Most users don’t have access to the new features yet. OpenAI is offering them first to paying ChatGPT Plus and Enterprise customers now and will make them more widely available later.

I started by trying ChatGPT’s image recognition feature on some household objects.

“What’s this thing I found in my junk drawer?” I asked, after uploading a photo of a piece of blue silicone with five holes in it.

“The object appears to be a silicone holder or grip, often used for holding multiple items together,” ChatGPT responded. (Close enough — it’s a finger strengthener I used years ago while recovering from a hand injury.)

I then fed ChatGPT a few photos of items I had been meaning to sell on Facebook Marketplace, and asked it to write listings for each one. It nailed both the objects and the listings, describing my retro-styled Frigidaire minifridge as “perfect for those who appreciate a touch of yesteryear in their modern-day homes”.

The new ChatGPT can also analyse text within images. I took a picture of the front page of Sunday’s print edition of The New York Times and asked the bot to summarise it. It did decently well, describing all five articles in a few sentences each — although it made one mistake, inventing a statistic about fentanyl-related deaths that wasn’t in the original article.

ChatGPT’s eyes aren’t perfect. It mistook my child’s stuffed dinosaur toy for a whale. When I asked for help turning one of those wordless furniture assembly diagrams into a step-by-step list of instructions, it gave me a jumbled list of parts, most of which were wrong.

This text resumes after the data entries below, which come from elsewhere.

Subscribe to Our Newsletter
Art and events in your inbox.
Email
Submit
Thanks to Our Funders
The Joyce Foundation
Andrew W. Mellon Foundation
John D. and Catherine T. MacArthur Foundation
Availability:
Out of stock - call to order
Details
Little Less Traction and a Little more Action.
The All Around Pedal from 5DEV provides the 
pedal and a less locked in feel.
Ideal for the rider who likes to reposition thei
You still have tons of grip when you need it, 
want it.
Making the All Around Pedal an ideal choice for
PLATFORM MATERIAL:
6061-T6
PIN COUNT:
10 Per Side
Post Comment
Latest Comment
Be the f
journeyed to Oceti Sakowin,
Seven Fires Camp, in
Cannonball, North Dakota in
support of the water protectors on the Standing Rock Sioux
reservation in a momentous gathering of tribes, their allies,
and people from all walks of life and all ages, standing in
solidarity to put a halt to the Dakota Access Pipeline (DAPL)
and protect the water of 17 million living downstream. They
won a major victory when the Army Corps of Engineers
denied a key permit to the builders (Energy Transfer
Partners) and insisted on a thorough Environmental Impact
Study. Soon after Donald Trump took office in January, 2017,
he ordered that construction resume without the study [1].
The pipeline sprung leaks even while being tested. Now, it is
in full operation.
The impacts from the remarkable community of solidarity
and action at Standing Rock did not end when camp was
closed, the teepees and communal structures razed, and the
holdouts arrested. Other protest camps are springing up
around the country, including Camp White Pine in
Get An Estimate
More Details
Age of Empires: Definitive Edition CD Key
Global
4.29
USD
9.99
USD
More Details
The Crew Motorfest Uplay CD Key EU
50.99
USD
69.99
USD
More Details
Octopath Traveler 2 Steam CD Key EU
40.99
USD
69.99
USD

Now, the more impressive one: ChatGPT’s new voice feature, which allows users to talk to the app and receive spoken responses.

Using it is easy: just tap a headphone icon and start talking. When you stop, ChatGPT converts your words to text using OpenAI’s speech-recognition system, Whisper, which generates a response and speaks the answer using a new text-to-speech algorithm.

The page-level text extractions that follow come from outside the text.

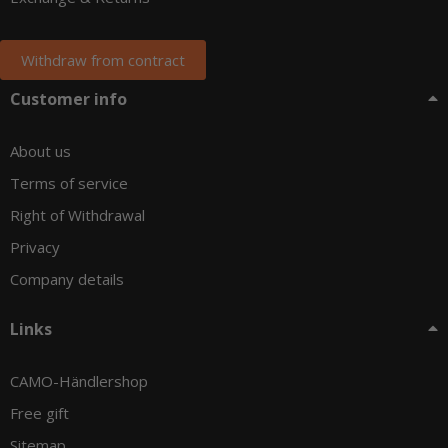
Withdraw from contract
Customer info
About us
Terms of service
Right of Withdrawal
Privacy
Company details
Links
CAMO-Händlershop
Free gift
Sitemap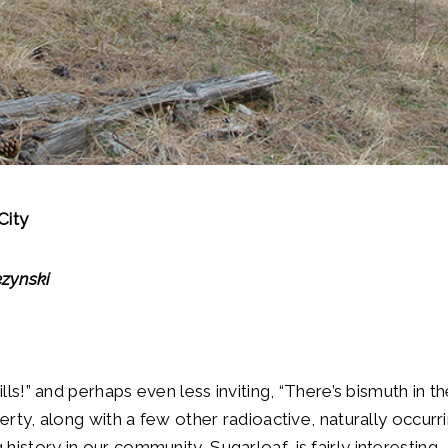
City
zynski
ills!” and perhaps even less inviting, “There’s bismuth in 
perty, along with a few other radioactive, naturally occurr
istory in our community, Sugarloaf, is fairly interesting,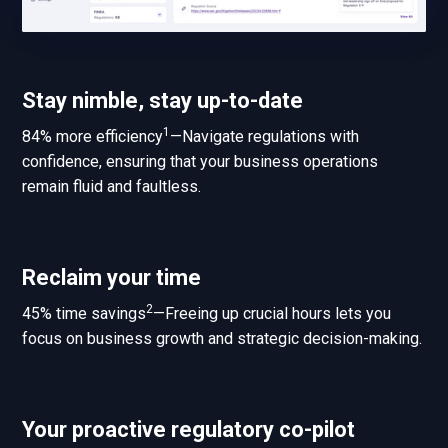
Stay nimble, stay up-to-date
1
84% more efficiency
—Navigate regulations with
confidence, ensuring that your business operations
remain fluid and faultless.
Reclaim your time
2
45% time savings
—Freeing up crucial hours lets you
focus on business growth and strategic decision-making.
Your proactive regulatory co-pilot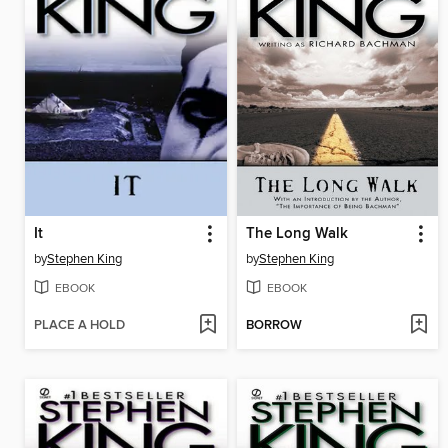
It
The Long Walk
by
Stephen King
by
Stephen King
EBOOK
EBOOK
PLACE A HOLD
BORROW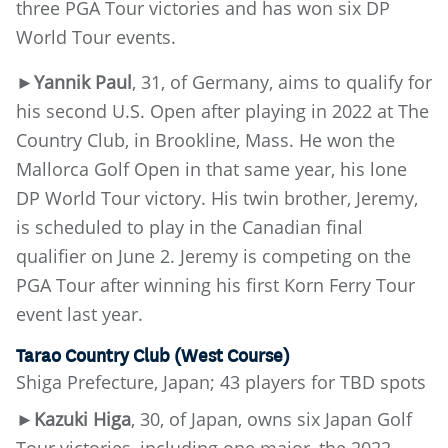
three PGA Tour victories and has won six DP
World Tour events.
►
Yannik Paul
, 31, of Germany, aims to qualify for
his second U.S. Open after playing in 2022 at The
Country Club, in Brookline, Mass. He won the
Mallorca Golf Open in that same year, his lone
DP World Tour victory. His twin brother, Jeremy,
is scheduled to play in the Canadian final
qualifier on June 2. Jeremy is competing on the
PGA Tour after winning his first Korn Ferry Tour
event last year.
Tarao Country Club (West Course)
Shiga Prefecture, Japan; 43 players for TBD spots
►Kazuki Higa
, 30, of Japan, owns six Japan Golf
Tour victories, including one major, the 2022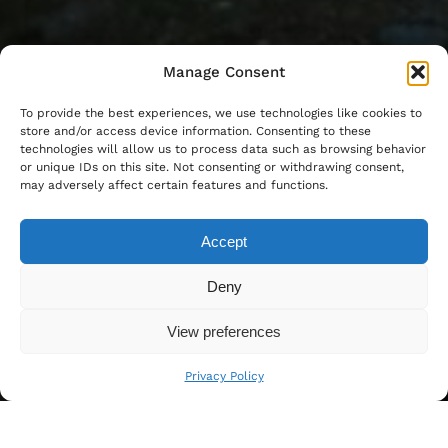
Manage Consent
To provide the best experiences, we use technologies like cookies to
store and/or access device information. Consenting to these
technologies will allow us to process data such as browsing behavior
or unique IDs on this site. Not consenting or withdrawing consent,
may adversely affect certain features and functions.
Accept
Deny
View preferences
Privacy Policy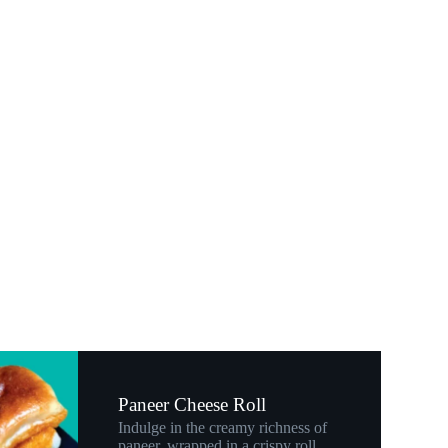
Paneer Cheese Roll
Indulge in the creamy richness of
paneer, wrapped in a crispy roll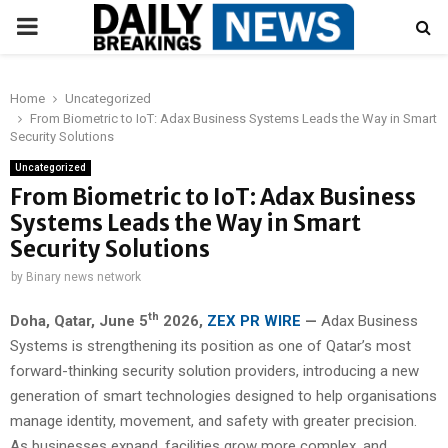
PRIMARY
MENU
Home
Uncategorized
From Biometric to IoT: Adax Business Systems Leads the Way in Smart
Security Solutions
Uncategorized
From Biometric to IoT: Adax Business
Systems Leads the Way in Smart
Security Solutions
by
Binary news network
th
Doha, Qatar,
June 5
2026,
ZEX PR WIRE
—
Adax Business
Systems is strengthening its position as one of Qatar’s most
forward-thinking security solution providers, introducing a new
generation of smart technologies designed to help organisations
manage identity, movement, and safety with greater precision.
As businesses expand, facilities grow more complex, and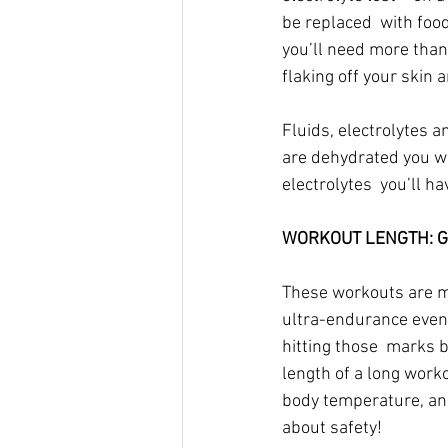
be replaced  with foods
you’ll need more than 
flaking off your skin a
Fluids, electrolytes a
are dehydrated you wil
electrolytes  you’ll h
WORKOUT LENGTH: Gre
These workouts are mo
ultra-endurance event
hitting those  marks 
length of a long worko
body temperature, and
about safety!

I tested ChatGPT’s voice feature for several hours on a bunch of different tasks — reading a bedtime story to my toddler, chatting with me about work-related stress, helping me analyse a recent dream I had. It did these fairly well, especially when I gave it some golden prompts and told it to emulate a friend, a therapist or a teacher.

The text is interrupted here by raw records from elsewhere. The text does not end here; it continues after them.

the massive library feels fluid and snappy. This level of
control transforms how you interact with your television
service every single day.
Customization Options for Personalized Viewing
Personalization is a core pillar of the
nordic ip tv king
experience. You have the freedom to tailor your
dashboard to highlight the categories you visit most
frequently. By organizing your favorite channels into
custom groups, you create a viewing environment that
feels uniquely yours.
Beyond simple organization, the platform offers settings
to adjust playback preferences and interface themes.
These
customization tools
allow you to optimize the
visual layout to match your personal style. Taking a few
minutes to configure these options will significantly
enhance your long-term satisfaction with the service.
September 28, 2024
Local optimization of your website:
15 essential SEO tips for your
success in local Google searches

After a few hours, I felt a new warmth creeping into our conversations. Without being tethered to a text interface, I felt less pressure to come up with the perfect prompt. We chatted more casually, and I revealed more about my life.

“It almost feels like a different product,” said Peter Deng of consumer and enterprise product, OpenAI. “You’re no longer transcribing what you have in your head into your thumbs; you end up asking different things.”

I know what you’re thinking: isn’t this the plot of the movie Her? Will lonely, lovesick users fall for ChatGPT, now that it can listen to them and talk back?

I saw a glimpse of a future in which some people may let voice-based AI assistants into the inner sanctums of their lives, treating them as their 24/7 confidants, therapists, sparring partners and sounding boards.

Sounds crazy, right? And yet, didn’t all of this sound a little crazy a year ago?